I couldn’t of course. I had no similar experience, no frame of reference. But, logically, I supposed I could see it. I nodded.

 

“Then Egren comes to me with this idea. If his daughter, his only child, and I got together, our shares together could control the company. The trouble was, he and I wanted the opposite for the resort. To keep him from examining my actions too much, I went along with it. I’m not proud of that, Erin.”

 

“Good. There’s no reason you should be.”

 

“I know. Anyway, that’s why I was with her, nothing else. I never intended to marry her or anything, never even mentioned being engaged.”

 

“You’ve told me that. The fact remains that you were intimate with her, am I right?”

 

“Yeah.” He hung his head even lower and absently scratched Max’s ears.

 

“So she had every reason to believe that marriage could be the goal. Why are you telling me all of this, Jon? I’m sorry your mother left you. I’m sorry you and your dad didn’t get along. None of it justifies treating another human being as a means to an end.”

 

“I know. I just wanted you to know I’m not all bad. I mean, I guess I can see that the end doesn’t justify the means, but I wanted you to know why that didn’t enter my thinking.”

 

“Fine.
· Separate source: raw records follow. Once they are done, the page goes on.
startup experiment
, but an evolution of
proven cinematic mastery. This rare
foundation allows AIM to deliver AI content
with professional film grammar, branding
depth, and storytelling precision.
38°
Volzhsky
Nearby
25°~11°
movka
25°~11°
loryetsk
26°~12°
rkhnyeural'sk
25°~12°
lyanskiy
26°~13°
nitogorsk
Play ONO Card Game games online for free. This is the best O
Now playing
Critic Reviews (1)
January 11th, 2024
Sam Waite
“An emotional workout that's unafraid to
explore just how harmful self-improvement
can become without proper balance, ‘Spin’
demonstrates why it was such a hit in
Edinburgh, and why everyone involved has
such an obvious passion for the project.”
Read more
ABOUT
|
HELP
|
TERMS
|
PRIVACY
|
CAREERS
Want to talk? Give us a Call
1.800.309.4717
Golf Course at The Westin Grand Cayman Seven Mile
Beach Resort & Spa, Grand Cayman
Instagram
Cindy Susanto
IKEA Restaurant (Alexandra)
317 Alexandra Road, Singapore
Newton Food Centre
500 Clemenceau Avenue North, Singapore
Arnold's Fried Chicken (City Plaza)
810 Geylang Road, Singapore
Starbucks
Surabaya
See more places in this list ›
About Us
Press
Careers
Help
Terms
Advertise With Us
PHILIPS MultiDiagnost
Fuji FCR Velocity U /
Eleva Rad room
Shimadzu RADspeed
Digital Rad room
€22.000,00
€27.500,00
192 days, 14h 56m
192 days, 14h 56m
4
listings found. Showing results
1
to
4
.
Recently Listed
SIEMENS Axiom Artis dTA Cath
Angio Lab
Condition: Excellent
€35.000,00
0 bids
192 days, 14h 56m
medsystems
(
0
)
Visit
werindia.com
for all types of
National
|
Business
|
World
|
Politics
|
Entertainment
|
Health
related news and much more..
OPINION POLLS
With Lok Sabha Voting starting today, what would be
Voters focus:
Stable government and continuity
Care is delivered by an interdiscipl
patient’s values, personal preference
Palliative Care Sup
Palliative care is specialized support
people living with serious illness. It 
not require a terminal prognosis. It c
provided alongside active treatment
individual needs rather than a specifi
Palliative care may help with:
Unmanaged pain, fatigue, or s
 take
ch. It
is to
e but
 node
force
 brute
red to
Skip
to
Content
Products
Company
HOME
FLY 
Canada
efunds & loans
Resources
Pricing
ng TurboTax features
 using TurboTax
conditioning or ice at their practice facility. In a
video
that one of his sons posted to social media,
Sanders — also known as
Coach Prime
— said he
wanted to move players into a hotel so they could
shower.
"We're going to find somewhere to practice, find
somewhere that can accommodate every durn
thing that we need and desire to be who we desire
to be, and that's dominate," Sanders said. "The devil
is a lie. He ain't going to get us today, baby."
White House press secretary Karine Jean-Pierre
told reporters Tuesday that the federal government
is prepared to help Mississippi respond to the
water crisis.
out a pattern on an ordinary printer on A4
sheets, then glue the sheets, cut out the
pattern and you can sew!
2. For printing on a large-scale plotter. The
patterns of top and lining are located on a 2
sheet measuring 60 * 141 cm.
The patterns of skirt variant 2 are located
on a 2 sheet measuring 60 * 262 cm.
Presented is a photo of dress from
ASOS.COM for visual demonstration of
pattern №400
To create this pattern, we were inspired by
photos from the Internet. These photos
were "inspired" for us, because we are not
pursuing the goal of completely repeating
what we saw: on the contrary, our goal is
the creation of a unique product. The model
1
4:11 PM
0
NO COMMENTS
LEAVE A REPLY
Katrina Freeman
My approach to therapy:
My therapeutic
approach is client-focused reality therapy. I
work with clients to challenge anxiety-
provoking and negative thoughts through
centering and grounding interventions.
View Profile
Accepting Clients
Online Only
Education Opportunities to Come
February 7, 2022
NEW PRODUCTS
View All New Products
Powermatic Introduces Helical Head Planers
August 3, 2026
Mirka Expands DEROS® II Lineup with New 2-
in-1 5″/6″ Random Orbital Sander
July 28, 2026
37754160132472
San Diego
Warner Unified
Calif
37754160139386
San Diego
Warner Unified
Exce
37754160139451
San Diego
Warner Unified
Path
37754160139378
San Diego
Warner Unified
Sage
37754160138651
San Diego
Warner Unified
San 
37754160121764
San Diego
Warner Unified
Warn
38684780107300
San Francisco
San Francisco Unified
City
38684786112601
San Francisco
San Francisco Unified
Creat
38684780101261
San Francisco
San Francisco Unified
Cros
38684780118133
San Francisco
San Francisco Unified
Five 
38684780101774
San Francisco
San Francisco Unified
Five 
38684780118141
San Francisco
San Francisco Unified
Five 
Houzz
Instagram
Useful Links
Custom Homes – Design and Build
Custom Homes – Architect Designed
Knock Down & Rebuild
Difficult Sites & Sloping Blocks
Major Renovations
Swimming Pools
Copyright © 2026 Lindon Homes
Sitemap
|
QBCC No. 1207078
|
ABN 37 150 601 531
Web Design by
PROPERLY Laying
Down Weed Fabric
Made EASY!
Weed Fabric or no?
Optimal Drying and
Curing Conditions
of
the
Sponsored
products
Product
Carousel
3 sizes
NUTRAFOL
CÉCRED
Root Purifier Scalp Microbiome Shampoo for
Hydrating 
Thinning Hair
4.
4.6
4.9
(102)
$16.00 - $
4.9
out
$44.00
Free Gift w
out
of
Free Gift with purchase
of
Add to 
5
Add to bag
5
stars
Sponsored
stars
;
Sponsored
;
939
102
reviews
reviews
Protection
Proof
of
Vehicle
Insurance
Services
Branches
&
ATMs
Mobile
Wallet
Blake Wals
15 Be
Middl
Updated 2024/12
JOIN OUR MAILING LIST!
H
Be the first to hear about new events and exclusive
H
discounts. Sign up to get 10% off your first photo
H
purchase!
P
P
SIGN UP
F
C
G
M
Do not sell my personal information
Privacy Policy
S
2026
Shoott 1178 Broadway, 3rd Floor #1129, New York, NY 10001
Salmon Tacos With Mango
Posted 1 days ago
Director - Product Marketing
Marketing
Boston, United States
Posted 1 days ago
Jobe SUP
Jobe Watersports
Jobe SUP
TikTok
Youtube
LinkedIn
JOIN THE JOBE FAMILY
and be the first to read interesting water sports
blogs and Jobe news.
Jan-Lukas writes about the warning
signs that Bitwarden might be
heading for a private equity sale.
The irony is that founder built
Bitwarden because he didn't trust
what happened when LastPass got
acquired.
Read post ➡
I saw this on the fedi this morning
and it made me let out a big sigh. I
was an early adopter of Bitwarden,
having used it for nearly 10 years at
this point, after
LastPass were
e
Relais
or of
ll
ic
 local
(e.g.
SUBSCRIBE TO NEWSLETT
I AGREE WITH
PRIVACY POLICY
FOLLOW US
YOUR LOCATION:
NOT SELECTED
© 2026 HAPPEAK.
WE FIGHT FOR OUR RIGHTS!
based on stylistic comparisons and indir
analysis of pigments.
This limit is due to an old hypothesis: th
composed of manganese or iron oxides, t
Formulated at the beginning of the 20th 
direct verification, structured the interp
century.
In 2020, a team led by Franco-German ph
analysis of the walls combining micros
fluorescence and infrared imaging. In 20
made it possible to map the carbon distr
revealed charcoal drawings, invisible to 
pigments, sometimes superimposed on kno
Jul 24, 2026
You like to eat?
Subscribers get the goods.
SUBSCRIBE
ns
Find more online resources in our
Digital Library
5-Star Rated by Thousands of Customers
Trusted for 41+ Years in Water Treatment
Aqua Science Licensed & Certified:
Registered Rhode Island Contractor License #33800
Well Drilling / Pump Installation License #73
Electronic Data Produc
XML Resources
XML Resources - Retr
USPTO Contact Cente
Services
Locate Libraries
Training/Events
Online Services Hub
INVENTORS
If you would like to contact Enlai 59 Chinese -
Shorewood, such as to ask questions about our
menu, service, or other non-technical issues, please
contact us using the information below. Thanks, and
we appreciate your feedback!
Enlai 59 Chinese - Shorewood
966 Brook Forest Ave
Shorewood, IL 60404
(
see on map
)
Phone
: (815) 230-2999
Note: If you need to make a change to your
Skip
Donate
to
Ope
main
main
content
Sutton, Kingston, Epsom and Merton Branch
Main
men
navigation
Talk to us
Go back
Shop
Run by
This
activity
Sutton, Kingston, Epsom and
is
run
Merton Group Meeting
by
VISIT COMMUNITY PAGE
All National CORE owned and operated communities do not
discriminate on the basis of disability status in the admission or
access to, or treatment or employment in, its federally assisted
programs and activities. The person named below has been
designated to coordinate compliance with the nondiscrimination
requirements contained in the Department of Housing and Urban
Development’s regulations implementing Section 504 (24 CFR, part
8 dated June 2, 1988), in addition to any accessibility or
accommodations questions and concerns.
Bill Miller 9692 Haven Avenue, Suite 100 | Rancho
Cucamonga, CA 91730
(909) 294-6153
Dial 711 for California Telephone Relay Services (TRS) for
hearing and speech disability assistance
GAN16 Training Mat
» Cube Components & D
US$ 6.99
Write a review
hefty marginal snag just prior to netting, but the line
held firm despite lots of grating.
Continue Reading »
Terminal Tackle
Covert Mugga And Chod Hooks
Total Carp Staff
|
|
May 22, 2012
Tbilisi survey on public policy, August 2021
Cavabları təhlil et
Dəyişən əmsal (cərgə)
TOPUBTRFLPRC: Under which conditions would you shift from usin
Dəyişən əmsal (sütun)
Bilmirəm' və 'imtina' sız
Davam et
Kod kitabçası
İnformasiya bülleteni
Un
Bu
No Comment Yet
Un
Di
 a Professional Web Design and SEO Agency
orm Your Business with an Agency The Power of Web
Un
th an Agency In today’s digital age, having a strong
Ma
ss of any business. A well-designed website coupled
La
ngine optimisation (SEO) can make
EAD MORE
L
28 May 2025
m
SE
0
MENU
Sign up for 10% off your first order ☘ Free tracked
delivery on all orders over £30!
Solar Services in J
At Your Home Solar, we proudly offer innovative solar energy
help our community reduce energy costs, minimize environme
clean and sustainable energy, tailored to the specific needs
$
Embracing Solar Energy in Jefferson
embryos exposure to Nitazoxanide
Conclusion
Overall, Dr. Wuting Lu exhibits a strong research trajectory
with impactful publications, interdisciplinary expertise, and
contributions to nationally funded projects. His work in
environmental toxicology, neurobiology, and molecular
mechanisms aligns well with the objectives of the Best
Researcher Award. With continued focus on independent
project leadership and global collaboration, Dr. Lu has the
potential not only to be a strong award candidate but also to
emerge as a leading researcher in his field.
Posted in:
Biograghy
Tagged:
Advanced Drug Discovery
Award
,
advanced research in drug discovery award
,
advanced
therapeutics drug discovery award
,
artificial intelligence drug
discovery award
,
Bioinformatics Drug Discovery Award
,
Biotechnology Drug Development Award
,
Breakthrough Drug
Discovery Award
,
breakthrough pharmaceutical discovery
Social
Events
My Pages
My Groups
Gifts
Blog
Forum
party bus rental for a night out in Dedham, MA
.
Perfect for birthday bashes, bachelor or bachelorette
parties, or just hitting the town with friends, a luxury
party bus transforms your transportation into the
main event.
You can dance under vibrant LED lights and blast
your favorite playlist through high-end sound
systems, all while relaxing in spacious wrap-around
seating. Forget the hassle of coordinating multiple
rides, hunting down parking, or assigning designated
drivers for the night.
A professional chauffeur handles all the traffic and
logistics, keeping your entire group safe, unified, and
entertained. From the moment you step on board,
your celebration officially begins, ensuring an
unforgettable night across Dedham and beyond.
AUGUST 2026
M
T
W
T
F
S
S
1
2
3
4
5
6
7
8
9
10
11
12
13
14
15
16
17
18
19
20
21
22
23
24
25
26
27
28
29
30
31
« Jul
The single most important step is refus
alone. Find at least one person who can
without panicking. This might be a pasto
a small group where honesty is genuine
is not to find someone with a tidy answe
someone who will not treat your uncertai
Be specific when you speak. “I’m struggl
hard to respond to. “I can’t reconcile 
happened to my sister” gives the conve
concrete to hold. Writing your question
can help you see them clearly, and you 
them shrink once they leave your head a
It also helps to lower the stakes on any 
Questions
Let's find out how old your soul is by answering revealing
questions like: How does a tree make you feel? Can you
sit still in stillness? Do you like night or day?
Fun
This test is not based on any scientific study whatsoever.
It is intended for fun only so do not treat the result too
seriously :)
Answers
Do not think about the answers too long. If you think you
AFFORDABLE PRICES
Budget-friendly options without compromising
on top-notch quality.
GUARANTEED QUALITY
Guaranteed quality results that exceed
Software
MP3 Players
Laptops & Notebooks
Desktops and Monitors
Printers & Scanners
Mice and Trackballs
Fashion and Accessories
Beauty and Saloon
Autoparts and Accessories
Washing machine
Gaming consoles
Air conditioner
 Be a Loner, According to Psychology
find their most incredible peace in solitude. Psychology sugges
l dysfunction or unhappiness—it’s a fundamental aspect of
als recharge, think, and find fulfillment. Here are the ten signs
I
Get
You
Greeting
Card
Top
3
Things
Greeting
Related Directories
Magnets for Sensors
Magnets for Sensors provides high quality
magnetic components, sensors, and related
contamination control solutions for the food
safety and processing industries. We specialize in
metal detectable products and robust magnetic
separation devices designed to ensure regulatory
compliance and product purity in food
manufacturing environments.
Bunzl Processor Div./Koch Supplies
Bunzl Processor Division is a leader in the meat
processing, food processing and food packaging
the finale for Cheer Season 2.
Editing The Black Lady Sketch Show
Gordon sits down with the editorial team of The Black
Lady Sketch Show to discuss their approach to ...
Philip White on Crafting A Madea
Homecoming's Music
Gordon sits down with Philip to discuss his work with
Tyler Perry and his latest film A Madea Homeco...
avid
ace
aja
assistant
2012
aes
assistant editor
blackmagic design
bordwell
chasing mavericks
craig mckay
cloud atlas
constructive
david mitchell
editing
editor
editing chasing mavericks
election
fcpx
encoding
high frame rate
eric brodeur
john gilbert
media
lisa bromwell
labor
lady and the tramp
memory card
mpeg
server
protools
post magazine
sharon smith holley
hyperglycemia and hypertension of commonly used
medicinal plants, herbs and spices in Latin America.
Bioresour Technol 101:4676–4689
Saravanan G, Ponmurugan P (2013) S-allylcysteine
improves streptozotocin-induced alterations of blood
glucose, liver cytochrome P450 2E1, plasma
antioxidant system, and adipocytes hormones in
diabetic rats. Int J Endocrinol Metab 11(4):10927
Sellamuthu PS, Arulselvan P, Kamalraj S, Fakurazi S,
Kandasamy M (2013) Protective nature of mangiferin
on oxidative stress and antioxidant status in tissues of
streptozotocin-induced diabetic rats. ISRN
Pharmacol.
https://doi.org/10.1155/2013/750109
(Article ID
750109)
Now I know. Are we through here?”

 

“One more thing, and I guess I should talk to Doc about it first. But, it turns out I may not be who I think I am.”

 

“What? What does that mean? And why should you talk to Doc?”

 

“Because, the man I thought was my dad may not have been my dad. Doc may have been.”

 

This was too much. Doc was my friend, and a fine man. My temper flared and I must have shown it.

 

“Doc was the one who told me, Erin, I’m not accusing him of anything. We’re waiting on the results of a paternity test. Shouldn’t take much longer.”

 

“It takes what, a couple of days? When did you do it?”

 

“Wednesday, but it’s going to take a little longer. The third suspect is Doc’s brother. With him and my dad both dead, they have to do some extra testing to differentiate between Doc and Jamie.”